Talking to Strangers Fosters Happiness - and Social Trust



When we start conversations with strangers, we usually have a pleasant experience - and so do they.

This is the upshot of experiments conducted by social psychologist Nick Epley.  He asked commuters on buses and trains to initiate conversations with strangers.  They asked both the initiator and the other person how they felt afterwards.  The main effect was that it made them both happy.

We typically do not initiate conversations with strangers because we are anxious about possible negative reactions.  This anxiety is of a piece with the normal human tendency to overestimate costs and underestimate benefits of action.

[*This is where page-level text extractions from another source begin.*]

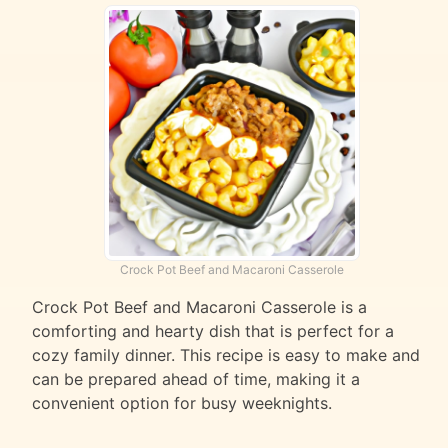
Crock Pot Beef and Macaroni Casserole
Crock Pot Beef and Macaroni Casserole is a
comforting and hearty dish that is perfect for a
cozy family dinner. This recipe is easy to make and
can be prepared ahead of time, making it a
convenient option for busy weeknights.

That anxiety, taken to the next level, fills us with fear, which is the greatest enemy of happiness.

What sociology can add to this picture is that most of the strangers we encounter will have quite a bit in common with us, precisely because they have chosen to be in the same social setting we have chosen to be in.  The strangers we run across are not a random assortment of humanity, but are likely to be much more like us than not.

1 comment:

Mac said...

The reaction to uninvited conversation differs, I think, from one geographic area to another. Midwesterners and Southerners tend to be readier to "take the risk." Northeasterners are more stand-offish--usually to the point of rudeness.

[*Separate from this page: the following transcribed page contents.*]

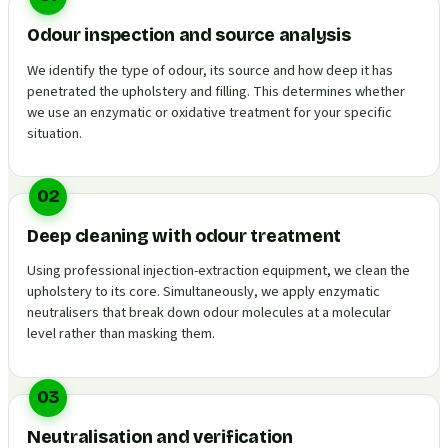
Odour inspection and source analysis
We identify the type of odour, its source and how deep it has
penetrated the upholstery and filling. This determines whether
we use an enzymatic or oxidative treatment for your specific
situation.
02
Deep cleaning with odour treatment
Using professional injection-extraction equipment, we clean the
upholstery to its core. Simultaneously, we apply enzymatic
neutralisers that break down odour molecules at a molecular
level rather than masking them.
03
Neutralisation and verification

I'm a Missourian and Illinoisan, who served much of my career in the South (including Virginia, North Carolina, Mississippi, South Vietnam and South Korea. OK, the last two are irrelevant to this conversation.)

When I retired, and moved to the Philadelphia area, I was unprepared for the Northeast.

About a week after I started a new career, I was standing at a cross-walk, waiting for the light to change. It was a crisp, clear September morning, and I turned to the woman standing next to me and said, as I would have anywhere else, "Isn't this a gorgeous day?"

To my surprise, she turned and stared and said, "You're not from around here, are you? We don't like people to just start talking to us!" It didn't stop me in the future, but it set a tone.